Iam an NP, but I am also a patient with a disability. I have earned the right to call myself an expert on falls—not because of my professional background, but because of my medical history, which includes a perplexing neurologic condition called chronic inflammatory demyelinating polyneuropathy, which is best described as a chronic Guillain–Barré syndrome.
If there were a track event for falls, I'd be a star. I've performed them all: falls with injury, falls without injury, falls with idiocy involved (why was I standing on that chair anyway?), and falls that simply happened. As a result, I have arrived at the same conclusion as various health care institutions: no matter how well researched fall prevention may be, it remains mystifying to nurses, patients, and administrators. Why is this?

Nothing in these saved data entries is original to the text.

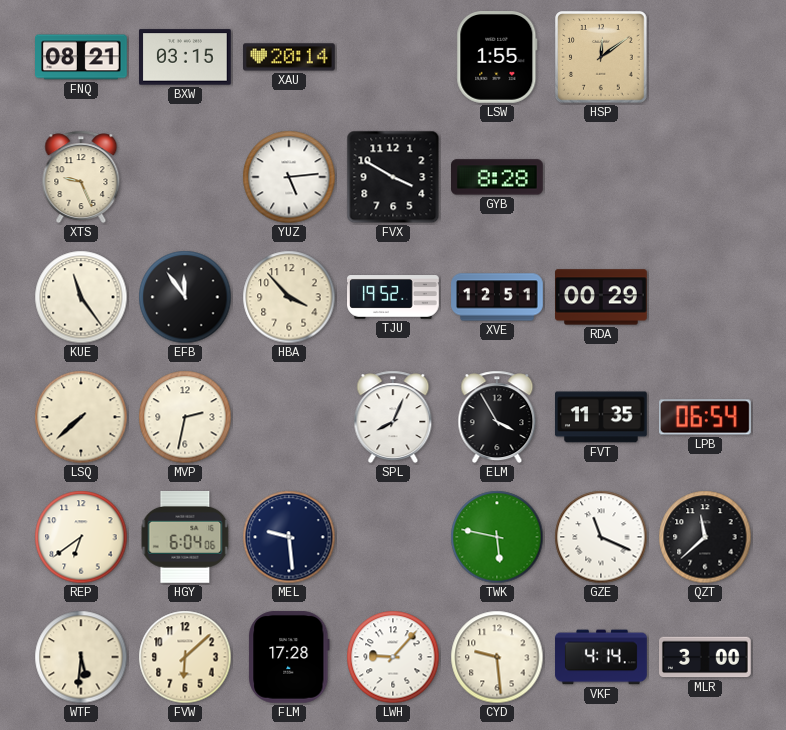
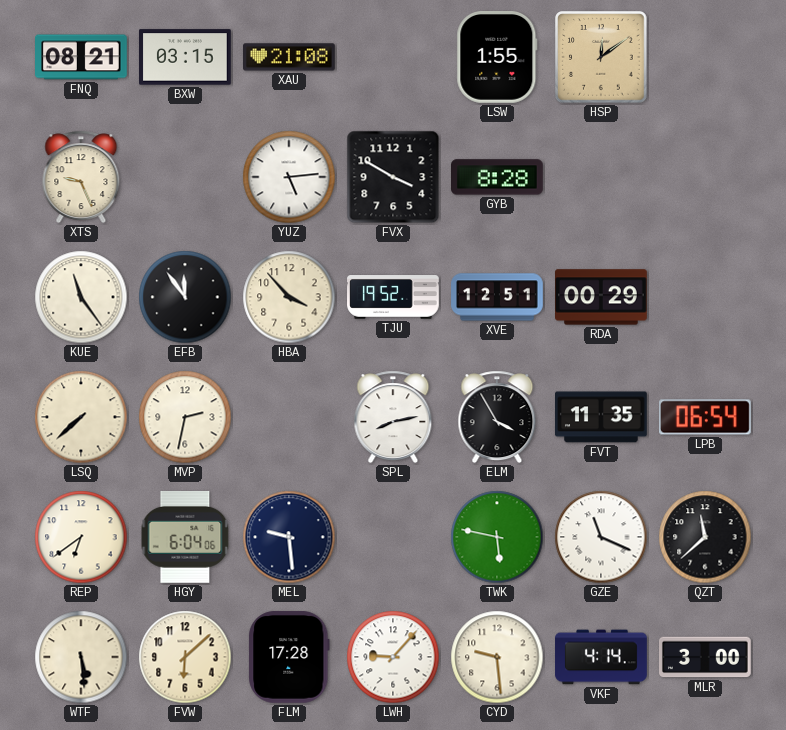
XAU: 20:14 -> 21:08
SPL: 8:04 -> 8:13
WTF: 5:31 -> 5:29
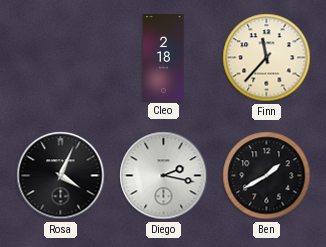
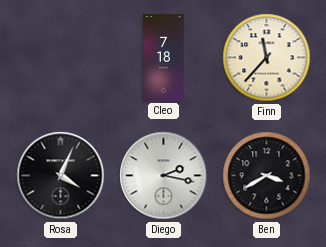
Cleo: 2:18 -> 7:18
Ben: 1:40 -> 3:40
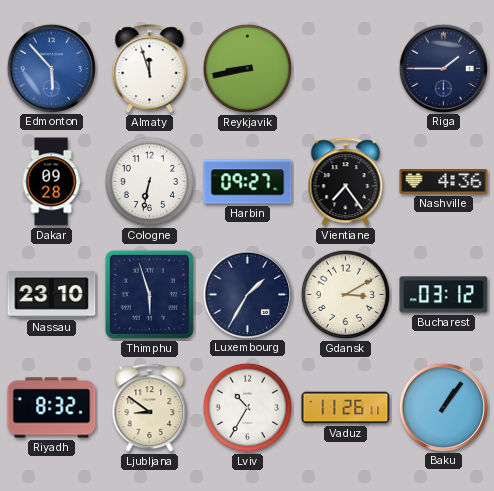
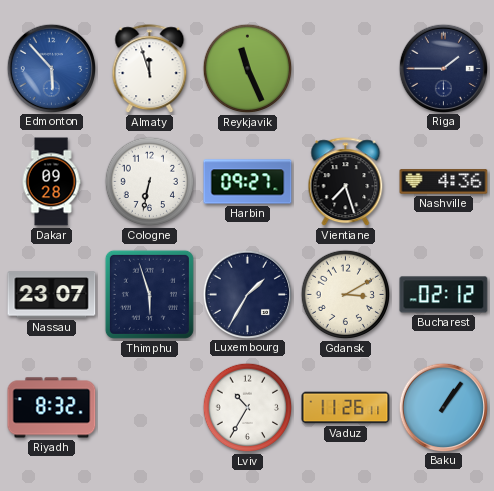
Reykjavik: 8:43 -> 11:26
Vientiane: 7:24 -> 7:27
Nassau: 23:10 -> 23:07
Bucharest: 03:12 -> 02:12
Ljubljana: 8:51 -> none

For years, health care has focused on extrinsic fall risk factors (hospital equipment, slippery floors, access to bathroom facilities, types of slippers). More recently, the focus has shifted to also include the study of intrinsic risk factors (hyponatremia, vitamin D deficiency, disequilibrium, motor or sensory weakness, polyneuropathy, and a myriad of potential precursors to falls, including the effects of some medications).
Over the course of time, I have had numerous physicians ask why I fell. From an insider's viewpoint, I can answer that most patients do not know. Falls happen—suddenly and unexpectedly. No patient awakens in the morning and thinks “this is a fabulous day to take a fall.” Falls hurt, even without significant injury. They can be fatal or leave a victim with lasting disability.
Fall risk increases with age, at least in part because muscle mass, particularly in the lower extremities, diminishes over time. Most patients and health care providers are unaware of the significance of this finding. Until I suffered from repetitive falls, I was as well. A rehabilitation assessment was pivotal in providing a comprehensive depiction of my functional status. The specialists were able to assess underlying mobility factors such as gait disturbance, balance, coordination, proprioception, and intrinsic muscle strength. The education and instruction I received helped me understand why someone who appeared healthy could still be at risk for falls.
It has also been useful to me to stay in the “rehab loop,” no matter where I am in the system. Outpatient classes geared to building muscle mass, improving balance and coordination, and refocusing my energy as much on safety as independence have helped me avoid further episodes. Nurses are taught to be independent. But was it really worth it, I had to ask myself, to clean the highest kitchen cupboards myself?
Over time, I've learned that fostering the patient's independence should include encouraging a realistic sense of limitations. This was fully reinforced the day I performed a face-plant in the driveway after a light snow inspired me with an insurmountable desire to start shoveling. Had I focused on what the rehab specialists taught me, I would have remembered the risk involved. Patients, especially nurses who are fall “veterans,” need support and reinforcement in learning to choose safety whenever possible.
Hospital programs typically focus on bed alarms, booties, hourly rounding, and patient signatures on fall prevention guidelines. These only scratch the surface of a complex, multidimensional issue. To examine only extrinsic risk factors means overlooking the link between disease and disease management. Patients don't want to fall any more than you want them to, yet, as my experience shows, patients may be “experienced” in the art of falling, yet ultimately clueless about practical steps they can take, such as sitting a few minutes longer before standing; staying hydrated; maintaining adequate nutrition, with enough protein; and keeping active.
As further research examines intrinsic as well as extrinsic risk factors, a more distinct picture of why we fall may begin to emerge. This research should include the study of fall “insiders” such as myself. In the meantime, I strongly encourage patients at risk to be assessed and reassessed by rehabilitation services as frequently as possible.